Cocky Bastard, par Vi Keeland et Peneloppe Ward
Roman anglophone

Résumé

Il faisait partie de ces gens qui appartiennent à mes fantasmes, et non à quelqu’un qu’on rencontre sur une halte routière au milieu du Nebraska. Un australien sexy et arrogant prénommé Chance était bien la dernière personne sur laquelle je m’attendais à tomber durant mon voyage en voiture. Lorsque mon véhicule a eu un problème mécanique, nous avons fait un arrangement. Sans m’en rendre compte, nous nous sommes retrouvés à voyager ensemble, passant des nuits intenses dans des hôtels et faisant des détours imprévus. Mon voyage ordinaire s’est trouvé être l’aventure d’une vie. C’était amusant et léger, jusqu’à ce que les choses s’intensifient. Je le désirais, mais Chance ne voulait pas se laisser aller. Je pensais qu’il me désirait aussi, mais quelque chose le retenait. Je n’étais pas supposée tomber en amour avec ce bâtard arrogant, surtout en sachant qu’à la fin du voyage, nos chemins allaient se séparer. Toute bonne chose a une fin, n’est-ce pas?

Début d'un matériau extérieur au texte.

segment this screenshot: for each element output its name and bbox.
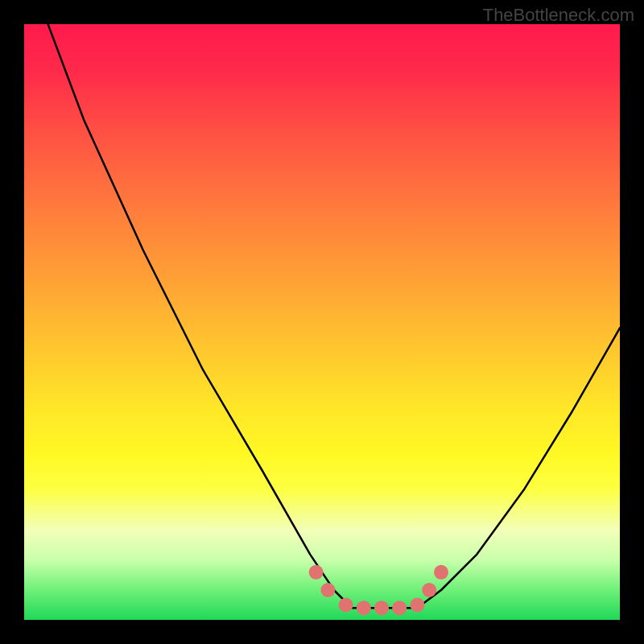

Excepté que la fin de notre histoire n’était pas celle que j’ai vu venir.

Mon avis

J’ai dévoré ce roman en 2 jours. À vrai dire, ce que je devrais vous expliquer, c’est que ce livre est écrit seulement en anglais. J’ai décidé de lire dans cette langue pour plusieurs raisons. La plus évidente étant que je voulais améliorer mon anglais, autant au parlé qu’à l’écrit. Et il s’est avéré que mon vocabulaire s’est beaucoup élargi. Mais, aussi, je suis consciente que beaucoup de romans, une très grande majorité, ne sont pas traduits. Et il y a tellement de talent que nous nous empêchons de découvrir à cause de la barrière de la langue! Je suis très heureuse d’avoir fait ce choix et je me suis découvert une facilité déconcertante pour la lecture en anglais.

Ce roman m’a beaucoup touché, car les sentiments et l’histoire décrite par les auteures étaient vraies. Comme si ces femmes avaient déjà vécu une histoire semblable et qu’elles savaient à quel point c’est dévastateur de se faire ghoster. Car, on va se le dire, leur chemin se sépare. N’ayez crainte, je ne dévoile pas un punch, au contraire. Mais… pour vrai, j’ai vécu une série d’émotions, comme dans des montagnes russes, et j’ai même pleuré. L’histoire de Chance et Aubrey est profonde et fait carrément rêver. Il faut le lire pour comprendre à quel point les contes de fées ne sont pas toujours les meilleures histoires avec les meilleures fins heureuses. De voir les personnages se battrent contre leurs envies, leurs sentiments, de peur de souffrir… de batailler pour rattraper leurs erreurs et recommencer de zéro… c’est poignant. Bref, les écrivaines ont su me captiver du début à la fin. J’en dis pas plus, sinon je vais dévoiler trop de choses.

Sincèrement…

Je n’ai pas voulu en parler, seuls quelques proches le savent, mais j’avais comme projet d’écrire une romance érotique. Je suis au 14e ou 15e romans de Vi et Peneloppe, et elles m’inspirent à développer mon côté sensuel d’écrivaine. J’ai vraiment eu un coup de cœur pour leurs histoires, et c’est rafraîchissant car le passé des personnages sont mouvementés et ça rend l’univers beaucoup plus profond que seulement écrire des scènes de sexe. De mon côté, j’ai déjà complété le tier de mon roman, qui est un défi pour moi car je suis fantastique jusqu’au bout des ongles. Mais je voulais me diversifier et je crois réussir à le faire pour le moment. Petit bémol… lire des histoires avec des héros comme Chance ne fait que faire grandir le gouffre entre l’amour et moi… ça me fait beaucoup trop rêver… mais bon. Un jour, qui sait?

Bonne lecture!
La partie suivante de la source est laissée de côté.